January 7, 2008 -- They may never pose a challenge to Olympic superstar Michael Phelps, but the “microswimmers” developed by researchers in Spain and the United Kingdom could break a long-standing barrier to improving delivery of medications for cancer and other diseases. They describe the development of tiny, magnetically controlled particles, called “microswimmers,” that doctors could use to precisely deliver medicine to diseased tissue. Their report appears in the December 25, 2008 issue of The Journal of Physical Chemistry B, a weekly ACS publication.

In the new study, Pietro Tierno and colleagues note that scientists tried for years to develop tiny engines that can move micro and nanomachines through tight spaces, such as blood vessels and lab-on-a chip devices. But existing engines are slow, difficult to maneuver, and must undergo alterations in their shape, chemistry or temperature in order to work. The design of simple, more practical engines to power these tiny, robotic machines remains a major challenge, the researchers say.

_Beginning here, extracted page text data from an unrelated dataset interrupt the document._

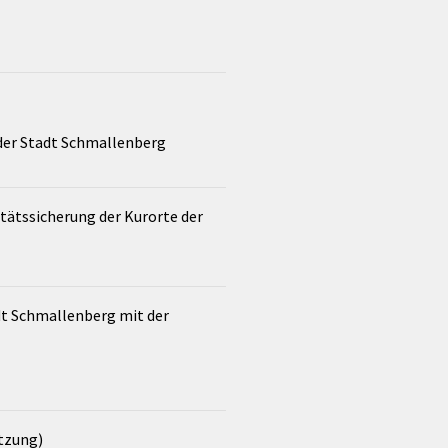
 der Stadt Schmallenberg
tätssicherung der Kurorte der
dt Schmallenberg mit der
tzung)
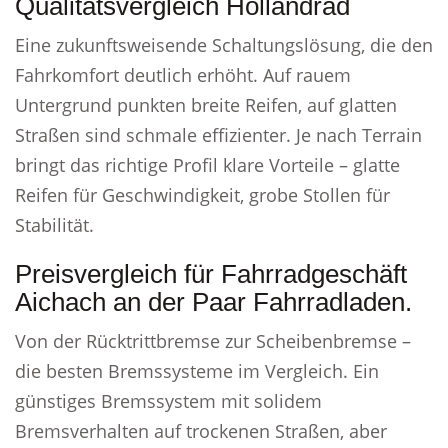
Qualitätsvergleich Hollandrad
Eine zukunftsweisende Schaltungslösung, die den
Fahrkomfort deutlich erhöht. Auf rauem
Untergrund punkten breite Reifen, auf glatten
Straßen sind schmale effizienter. Je nach Terrain
bringt das richtige Profil klare Vorteile – glatte
Reifen für Geschwindigkeit, grobe Stollen für
Stabilität.
Preisvergleich für Fahrradgeschäft
Aichach an der Paar Fahrradladen.
Von der Rücktrittbremse zur Scheibenbremse –
die besten Bremssysteme im Vergleich. Ein
günstiges Bremssystem mit solidem
Bremsverhalten auf trockenen Straßen, aber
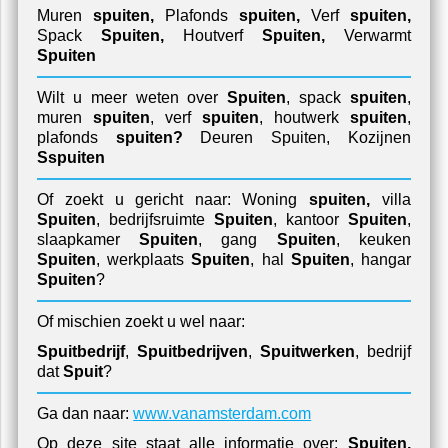
Muren
spuiten,
Plafonds
spuiten,
Verf
spuiten,
Spack
Spuiten,
Houtverf
Spuiten,
Verwarmt
Spuiten
Wilt u meer weten over
Spuiten
, spack
spuiten
,
muren
spuiten
, verf
spuiten
, houtwerk
spuiten
,
plafonds
spuiten?
Deuren Spuiten,
Kozijnen
Sspuiten
Of zoekt u gericht naar: Woning
spuiten,
villa
Spuiten
, bedrijfsruimte
Spuiten
, kantoor
Spuiten
,
slaapkamer
Spuiten
, gang
Spuiten
, keuken
Spuiten
, werkplaats
Spuiten
, hal
Spuiten
, hangar
Spuiten
?
Of mischien zoekt u wel naar:
Spuitbedrijf
,
Spuitbedrijven
,
Spuitwerken
, bedrijf
dat
Spuit
?
Ga dan naar:
www.vanamsterdam.com
Op deze site staat alle informatie over:
Spuiten,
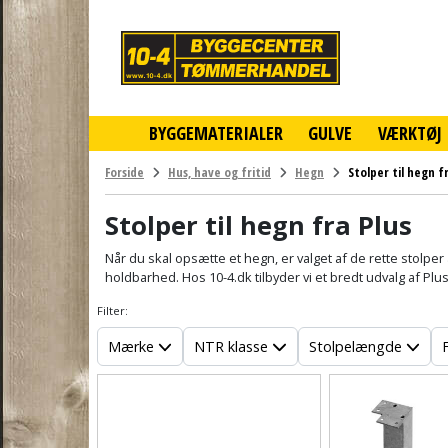
10-
4
-
billigt
online
BYGGEMATERIALER
GULVE
VÆRKTØJ
byggemarked
og
tømmerhandel
Forside
Hus, have og fritid
Hegn
Stolper til hegn f
-
Klik
Stolper til hegn fra Plus
og
byg
Når du skal opsætte et hegn, er valget af de rette stolpe
holdbarhed. Hos 10-4.dk tilbyder vi et bredt udvalg af Plus 
Filter:
Mærke
NTR klasse
Stolpelængde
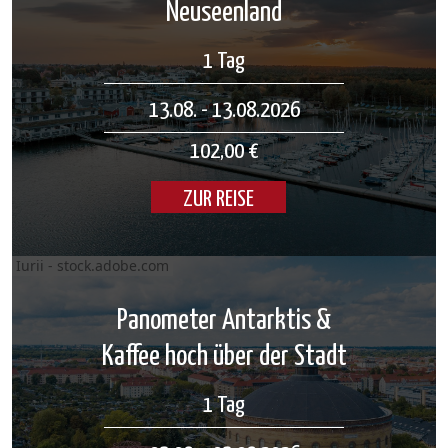
Neuseenland
1 Tag
13.08. - 13.08.2026
102,00 €
ZUR REISE
Iurii - stock.adobe.com
Panometer Antarktis &
Kaffee hoch über der Stadt
1 Tag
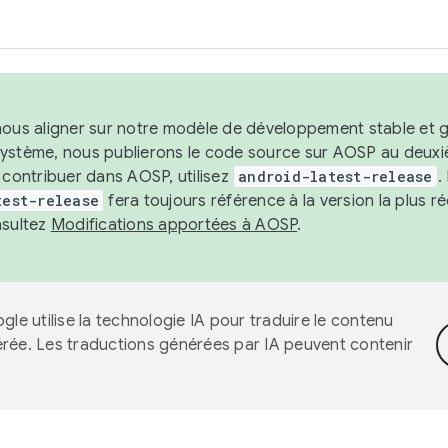
nous aligner sur notre modèle de développement stable et gar
système, nous publierons le code source sur AOSP au deuxi
t contribuer dans AOSP, utilisez
android-latest-release
.
test-release
fera toujours référence à la version la plus 
nsultez
Modifications apportées à AOSP
.
gle utilise la technologie IA pour traduire le contenu
érée. Les traductions générées par IA peuvent contenir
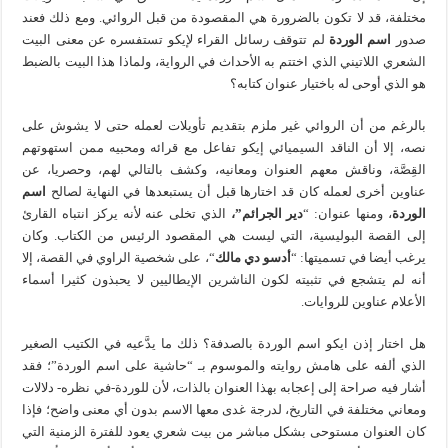
مختلفة، قد لا تكون بالضرورة هي المقصودة من قبل الروائي. ومع ذلك فعند
صدور
اسم الوردة
لم تتوقف رسائل القراء لإيكو تستفسره عن معنى البيت
الشعري اللاتيني الذي اختتم به الأحداث في الرواية، ولماذا هذا البيت بالضبط
هو الذي أوحى له باختيار عنوان كتابه؟
بالرغم من أن الروائي غير ملزم بتقديم تأويلات لعمله حتى لا يشوش على
نصه، إلا أن الناقد السيميائي إيكو تفاعل مع قرائه ومحبيه ممن استهوتهم
القِصَّة، وناقش معهم العنوان ومعانيه، وكشف بالتالي لهم، وحصريا، عن
عناوين أخرى لعمله كان قد اختارها قبل أن يستبعدها في النهاية لصالح
اسم
الوردة
، ومنها عنوان: “
دير الجرائم”،
الذي تخلى عنه لأنه يركز انتباه القارئ
إلى القصة البوليسية، التي ليست هي المقصود الرئيس من الكتاب. وكان
يرغب أيضا في تسميتها: “
أدسو دي مالك
“، على شخصية الراوي في القصة، إلا
أنه لم يتشجع في تثبيته لكون الناشرين الإيطاليين لا يحبذون كثيرا أسماء
الأعلام عناوين للروايات.
هل اختار إذن ايكو اسم الوردة بالصدفة؟ ذلك ما يدَّعيه في الكتيب الصغير
الذي ألفه على هامش روايته والموسوم بـ “حاشية على اسم الوردة”؛ فقد
أشار فيه صراحة إلى إعجابه بهذا العنوان بالذات، لأن للوردة-في نظره- دلالات
ومعاني مختلفة في التاريخ، لدرجة غدى معها الاسم بدون أي معنى واضح؛ فإذا
كان العنوان مستوحى بشكل مباشر من بيت شعري يعود للفترة الزمنية التي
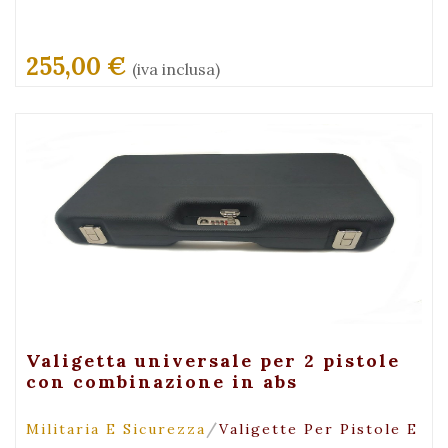
255,00 €
(iva inclusa)
+ Visualizza
Valigetta universale per 2 pistole
con combinazione in abs
/
Militaria E Sicurezza
Valigette Per Pistole E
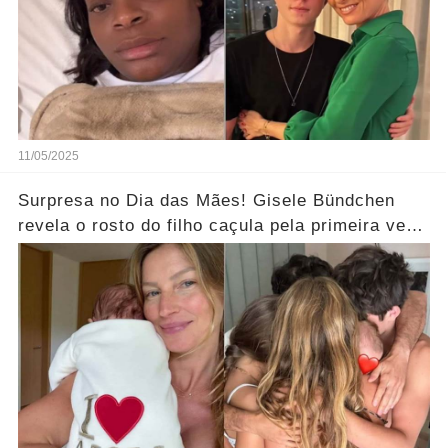
11/05/2025
Surpresa no Dia das Mães! Gisele Bündchen
revela o rosto do filho caçula pela primeira vez
e deixa seguidores curiosos... Ver Mais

The scientists describe a solution — tiny beads, about 1/25,000 of an inch in diameter, made of plastic and magnetic  materials. When exposed to a magnetic field, the particles spun like a gyroscope and could be easily directed to move though narrow channels of liquids inside a glass plate, the researchers say. The scientists could control the speed of the “microswimmers” by varying the strength of the magnetic field.

 

This news release was provided by The American Chemical Society — a nonprofit organization chartered by the U.S. Congress and a global leader in providing access to chemistry-related research through its multiple databases, peer-reviewed journals and scientific conferences.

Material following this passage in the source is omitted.